The problem
Which lines hold the string "auch"? Copy each of them from the material below.

Data shown
──────────
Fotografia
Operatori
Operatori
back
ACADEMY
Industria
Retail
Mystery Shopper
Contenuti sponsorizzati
──────────
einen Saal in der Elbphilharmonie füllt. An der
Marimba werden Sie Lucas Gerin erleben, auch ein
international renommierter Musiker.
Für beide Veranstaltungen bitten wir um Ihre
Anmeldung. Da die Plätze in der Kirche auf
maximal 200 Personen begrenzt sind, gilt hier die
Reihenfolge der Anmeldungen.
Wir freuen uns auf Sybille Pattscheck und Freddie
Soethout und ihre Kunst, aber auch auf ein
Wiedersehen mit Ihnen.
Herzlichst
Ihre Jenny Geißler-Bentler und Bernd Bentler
──────────
Written answer
Marimba werden Sie Lucas Gerin erleben, auch ein
Soethout und ihre Kunst, aber auch auf ein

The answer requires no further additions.